I had noone to send to the store for me and did not have a car so I put her in her stroller and walked 3 blocks to the store to get some Ipecac syrup. That had to be the longest walk of my life - to and from the store. Took about half an hour tops but it seemed like an eternity. We finally got back home, I gave her the stuff, she vomitted forever and in the end was perfectly fine. (Although I must admit I kept waking her up that night to make sure she would wake up. I know, I know - paranoid am I.)

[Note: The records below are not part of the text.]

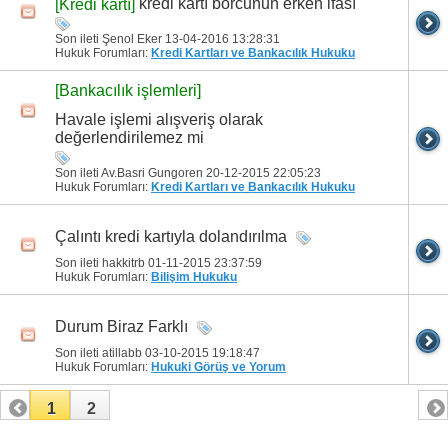
kredi kartı borcunun erken ifası
[Kredi kartı]
Son ileti Şenol Eker 13-04-2016
13:28:31
Hukuk Forumları:
Kredi Kartları ve Bankacılık Hukuku
[Bankacılık işlemleri]
Havale işlemi alışveriş olarak
değerlendirilemez mi
Son ileti Av.Basri Gungoren 20-12-2015
22:05:23
Hukuk Forumları:
Kredi Kartları ve Bankacılık Hukuku
Çalıntı kredi kartıyla dolandırılma
Son ileti hakkitrb 01-11-2015
23:37:59
Hukuk Forumları:
Bilişim Hukuku
Durum Biraz Farklı
Son ileti atillabb 03-10-2015
19:18:47
Hukuk Forumları:
Hukuki Görüş ve Yorum
1
2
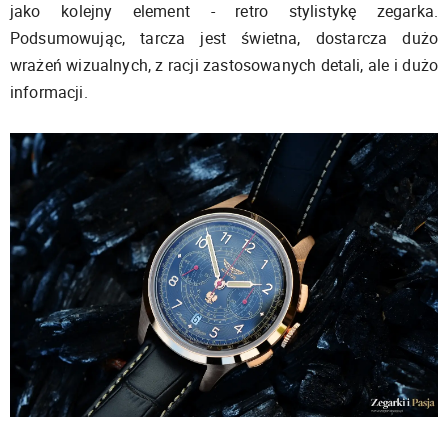
jako kolejny element - retro stylistykę zegarka.
Podsumowując, tarcza jest świetna, dostarcza dużo
wrażeń wizualnych, z racji zastosowanych detali, ale i dużo
informacji.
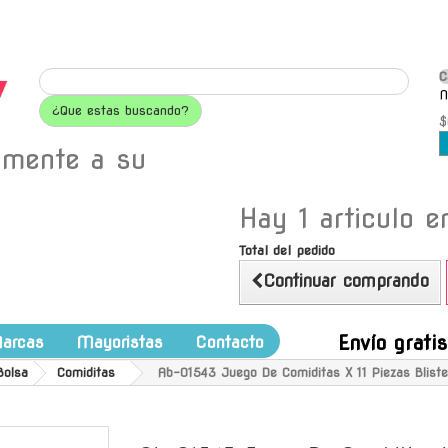
C
N
¿Que estas buscando?
$
amente a su
Hay 1 articulo en
Total del pedido
Continuar comprando
Envío grati
arcas
Mayoristas
Contacto
Bolsa
Comiditas
Ab-01543 Juego De Comiditas X 11 Piezas Bliste
-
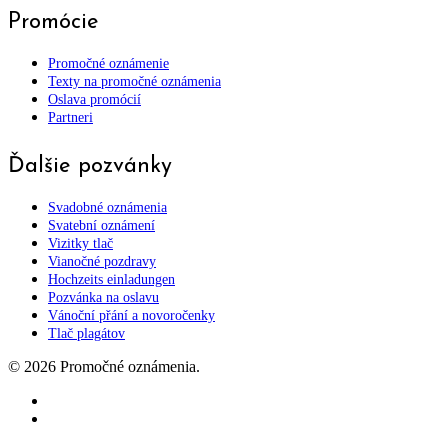
Promócie
Promočné oznámenie
Texty na promočné oznámenia
Oslava promócií
Partneri
Ďalšie pozvánky
Svadobné oznámenia
Svatební oznámení
Vizitky tlač
Vianočné pozdravy
Hochzeits einladungen
Pozvánka na oslavu
Vánoční přání a novoročenky
Tlač plagátov
© 2026 Promočné oznámenia.
facebook
instagram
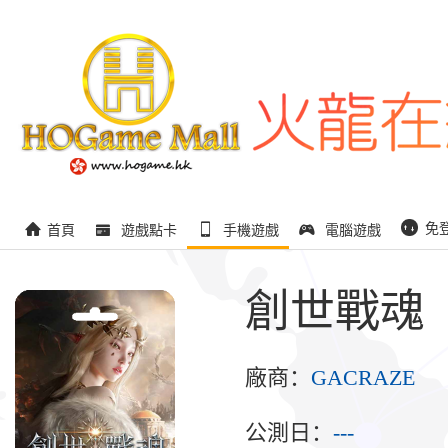
免
首頁
遊戲點卡
手機遊戲
電腦遊戲
創世戰魂
廠商：
GACRAZE
公測日：
---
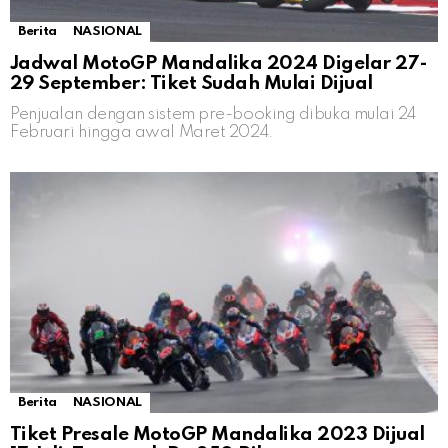
Berita
NASIONAL
Jadwal MotoGP Mandalika 2024 Digelar 27-
29 September: Tiket Sudah Mulai Dijual
Penjualan dengan sistem pre-booking dibuka mulai 24
Februari hingga awal Maret 2024.
Berita
NASIONAL
Tiket Presale MotoGP Mandalika 2023 Dijual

lieu, as for the breathing thing - my little girl has asthma (usually only aggravated when she’s around smoke or when she has a cold) so I know what it’s like to have a small child and not being able to sleep because you keep checking to make sure they’re still breathing. Heck, sometimes, even when I know she’s perfectly fine I feel the urge (and act on it) to make sure she’s still breathing.

Oh the joys of parenting.

The poison control people were great, wonderful, terrific, mindblowingly helpful. After the initial call I was instructed to call back at certain intervals so that they could let me know if she needed to go to the emergency room or not. At one point I was in the bathroom with the little one while at the specified call back time and damn if they didn’t call me to check and make sure 1) I was providing the treatment; 2) that I was doing it properly and 3) I was seeing the correct signs in her vomit that indicated the pills were coming up. I was very impressed and grateful that they took their jobs so seriously. So please, everyone, donate to your local poison control center - these people really save lives!